Unactivated alkanes resist chemical modification because their C–H bonds are strong, nonpolar, and lack coordinating functionality. Catalytic strategies overcome these barriers by creating reactive intermediates that selectively abstract hydrogen or insert into C–H bonds. Advances have been driven by leaders whose work provides verifiable foundations for method choice and application.
Photoredox and HAT approaches
Photoredox catalysis coupled with hydrogen atom transfer leverages visible light to generate radicals that abstract hydrogen from alkanes, producing carbon radicals that are then trapped. David W. C. MacMillan, Princeton University, has developed photoredox/HAT sequences that enable late-stage functionalization under mild conditions. Decatungstate photocatalysis is another powerful HAT route; Burkhard König, University of Regensburg, has demonstrated that this inorganic photocatalyst selectively abstracts hydrogen from strong aliphatic bonds, enabling subsequent cross-coupling or oxygenation. These methods are relevant because they convert abundant hydrocarbons directly into value-added products with reduced need for prefunctionalization, and they often operate at room temperature using visible light, which can lower energy and waste costs compared with harsh thermal oxidations.
Metal and Enzymatic Pathways
Transition-metal C–H activation uses metal centers such as palladium, rhodium, and iridium to form metal–carbon intermediates from C–H bonds.

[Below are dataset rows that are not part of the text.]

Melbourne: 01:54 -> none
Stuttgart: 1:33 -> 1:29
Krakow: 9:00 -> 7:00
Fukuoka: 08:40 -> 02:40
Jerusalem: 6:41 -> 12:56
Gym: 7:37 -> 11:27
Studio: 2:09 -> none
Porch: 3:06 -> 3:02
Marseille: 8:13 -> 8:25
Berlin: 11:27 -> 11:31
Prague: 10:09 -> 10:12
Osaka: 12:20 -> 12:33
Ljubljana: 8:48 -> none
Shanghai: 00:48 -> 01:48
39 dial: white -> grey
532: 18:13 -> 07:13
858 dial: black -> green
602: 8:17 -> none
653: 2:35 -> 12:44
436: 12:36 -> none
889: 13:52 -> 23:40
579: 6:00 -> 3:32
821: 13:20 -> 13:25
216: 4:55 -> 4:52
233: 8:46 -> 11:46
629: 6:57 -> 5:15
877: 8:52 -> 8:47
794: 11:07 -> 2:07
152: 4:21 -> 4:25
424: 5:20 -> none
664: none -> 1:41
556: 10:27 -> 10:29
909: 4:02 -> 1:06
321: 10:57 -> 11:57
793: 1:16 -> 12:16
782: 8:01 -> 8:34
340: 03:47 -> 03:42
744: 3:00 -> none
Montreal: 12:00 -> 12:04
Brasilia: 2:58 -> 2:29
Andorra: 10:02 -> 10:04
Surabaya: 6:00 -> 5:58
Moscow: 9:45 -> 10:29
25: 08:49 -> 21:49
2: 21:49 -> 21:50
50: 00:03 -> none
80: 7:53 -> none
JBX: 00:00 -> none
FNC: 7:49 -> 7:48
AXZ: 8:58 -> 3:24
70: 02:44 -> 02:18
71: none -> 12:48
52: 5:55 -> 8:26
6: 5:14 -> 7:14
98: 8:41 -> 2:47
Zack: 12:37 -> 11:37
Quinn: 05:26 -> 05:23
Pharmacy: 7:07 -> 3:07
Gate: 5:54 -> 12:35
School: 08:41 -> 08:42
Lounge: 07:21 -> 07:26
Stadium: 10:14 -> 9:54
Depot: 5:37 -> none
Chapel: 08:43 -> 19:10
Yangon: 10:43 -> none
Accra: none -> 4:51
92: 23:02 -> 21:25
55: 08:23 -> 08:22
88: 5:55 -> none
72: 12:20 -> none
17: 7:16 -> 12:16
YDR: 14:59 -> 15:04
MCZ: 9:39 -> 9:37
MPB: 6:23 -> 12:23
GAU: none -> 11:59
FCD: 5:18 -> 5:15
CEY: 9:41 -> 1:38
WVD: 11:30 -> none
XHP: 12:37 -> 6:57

Jin-Quan Yu, Scripps Research, has advanced directing-group strategies that control site-selectivity in palladium-catalyzed C–H functionalization, a critical capability for complex molecule synthesis. John F. Hartwig, University of California Berkeley, has contributed broadly to catalytic amination of C–H bonds using transition metals. Carbene and nitrene insertion catalyzed by rhodium or copper enables direct formation of C–C and C–N bonds from alkanes; Michael P. Doyle, University of Maryland, has explored metal carbene chemistry relevant to these transformations.
Biocatalytic oxidation mimics nature: cytochrome P450 enzymes perform selective C–H hydroxylations. Frances H. Arnold, California Institute of Technology, has engineered enzymes to functionalize otherwise inert C–H bonds, offering routes that are highly selective and environmentally benign. High-valent metal-oxo species studied by John T. Groves, Princeton University, provide mechanistic models for both enzymatic and synthetic oxidations through hydrogen abstraction followed by rebound.
Collectively these methods address the causes of C–H inertness through either radical H-atom abstraction, metal-mediated cleavage, or enzymatic activation. Consequences include streamlined drug development via late-stage modification, new material syntheses, and potential environmental benefits when mild, selective protocols replace multi-step sequences or harsh reagents. Practical trade-offs remain: controlling regioselectivity and scalability are ongoing challenges that shape how these methods are adopted across academia and industry.